## Task objective
Your answer must be the lines of the entries below, exactly as written, from the first line through the line containing "Task: Click on the Chi siamo".

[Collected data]
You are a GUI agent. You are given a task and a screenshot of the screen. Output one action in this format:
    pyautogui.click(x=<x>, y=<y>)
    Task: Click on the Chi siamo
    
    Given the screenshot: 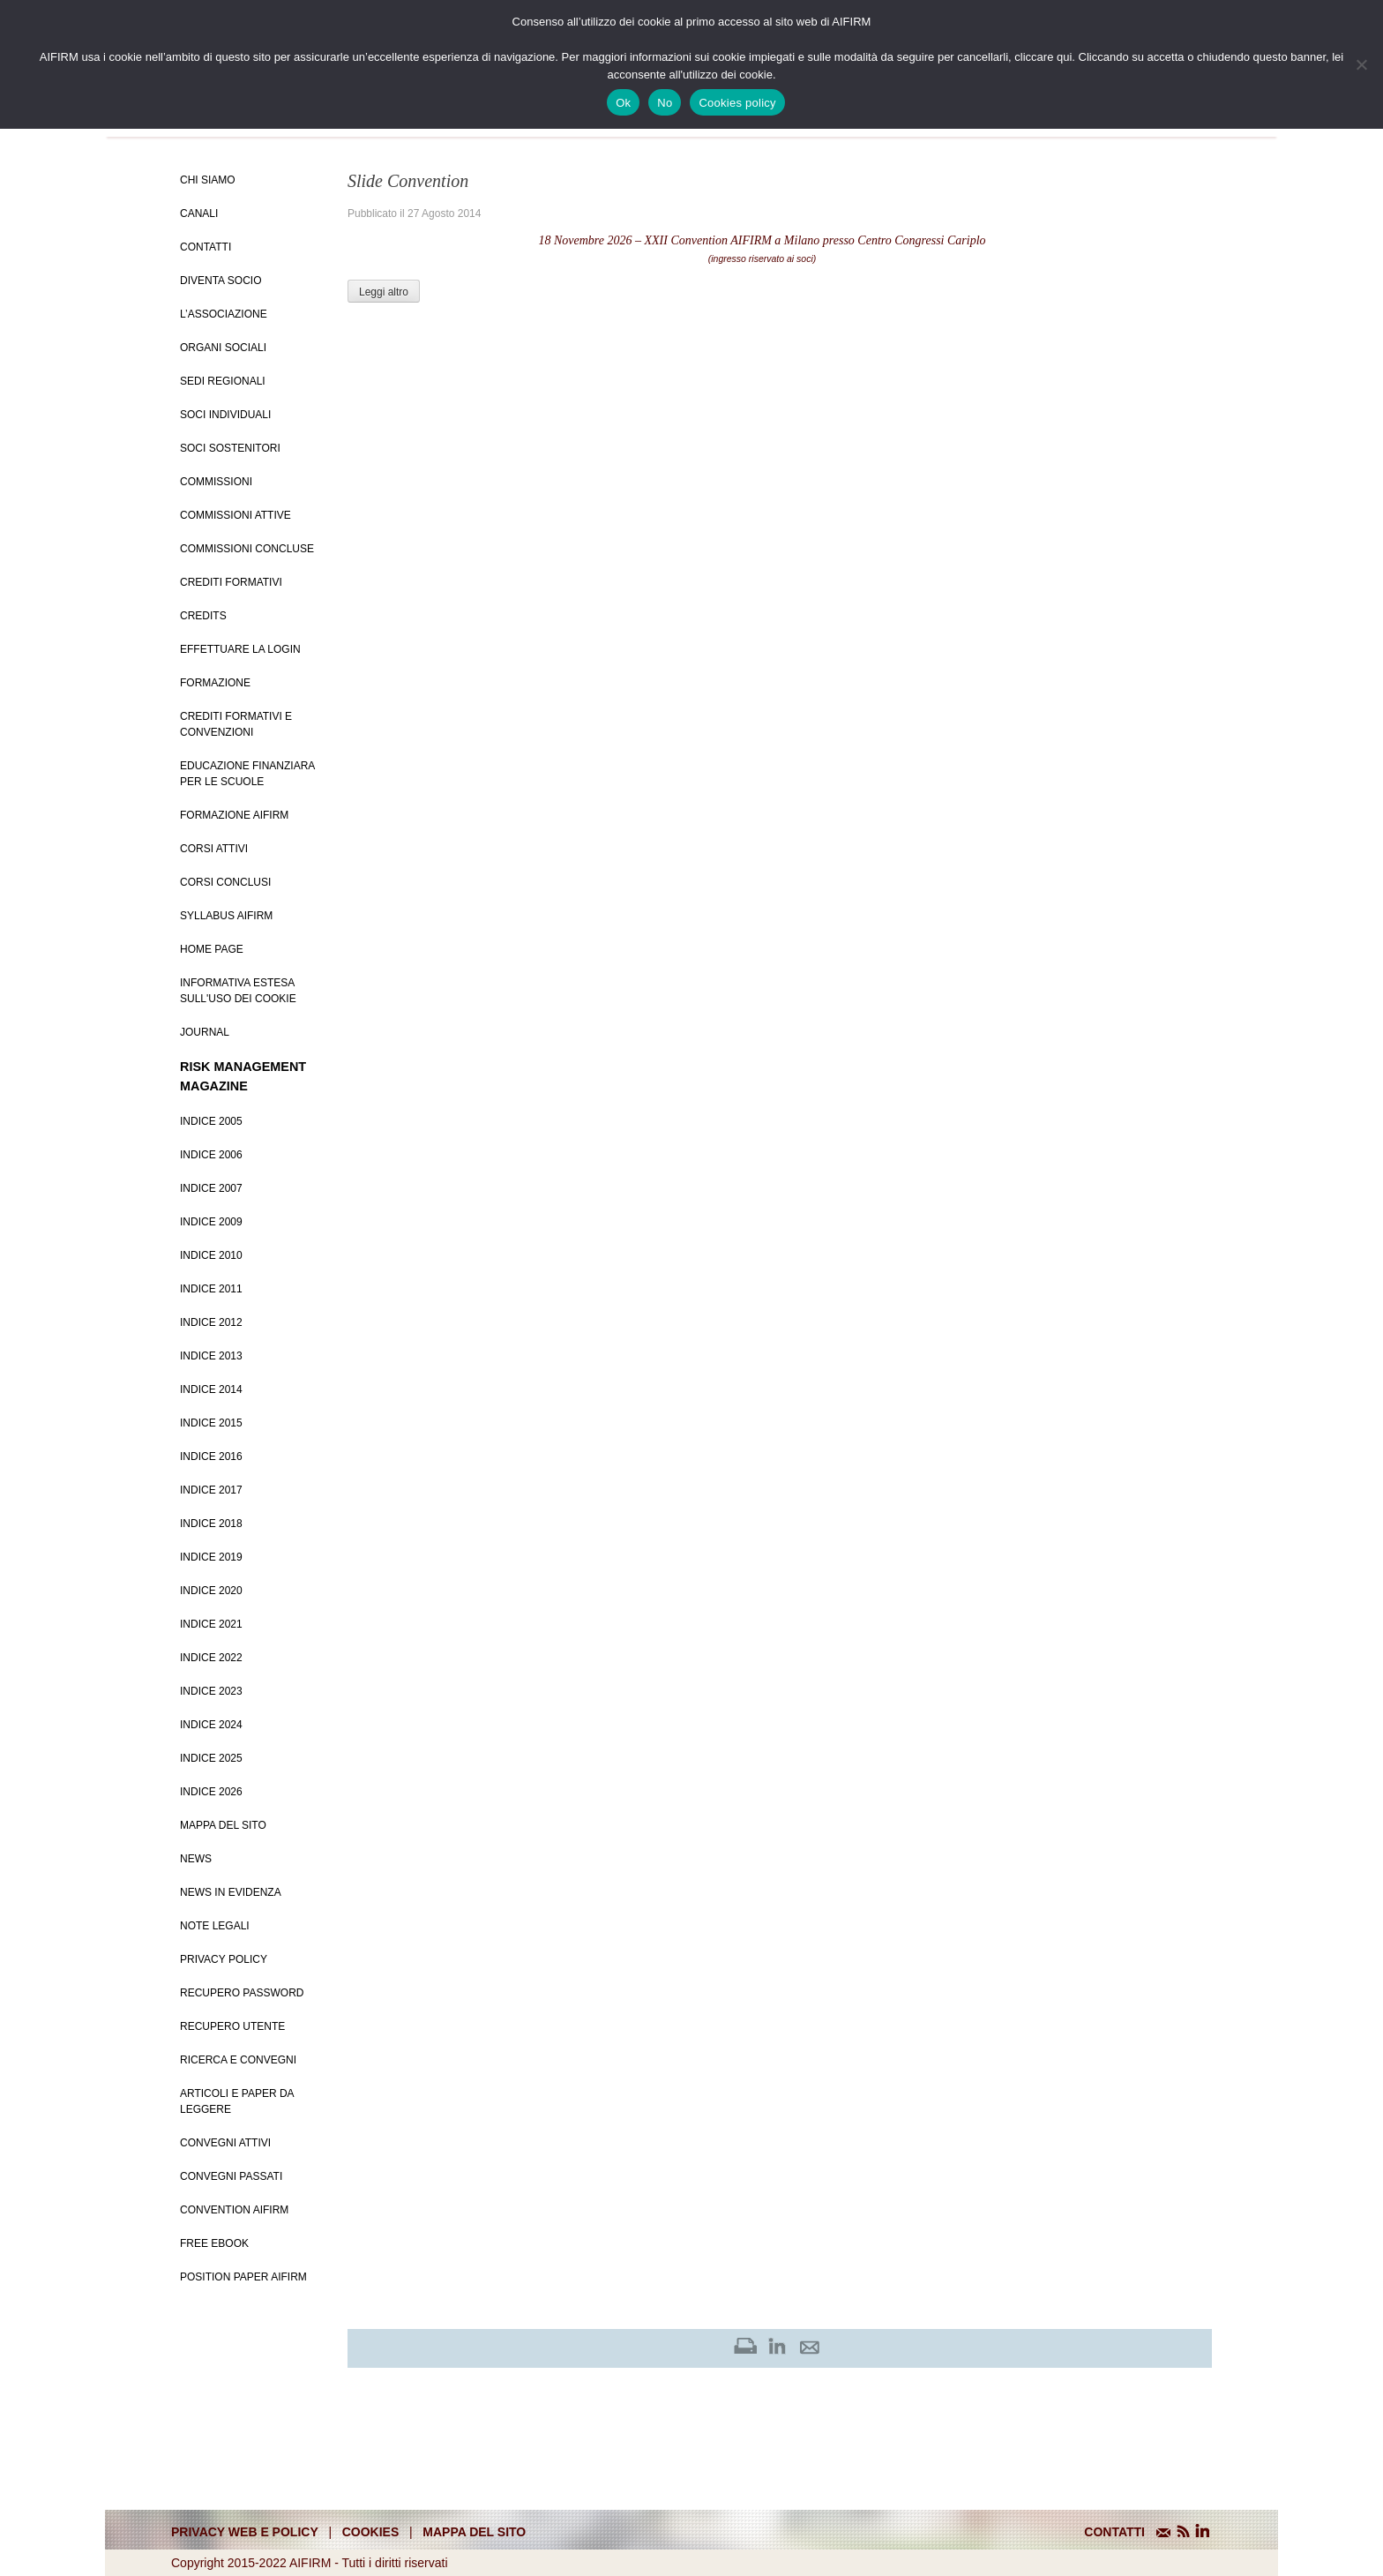 What is the action you would take?
    pyautogui.click(x=207, y=180)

## Response box
You are a GUI agent. You are given a task and a screenshot of the screen. Output one action in this format:
    pyautogui.click(x=<x>, y=<y>)
    Task: Click on the Chi siamo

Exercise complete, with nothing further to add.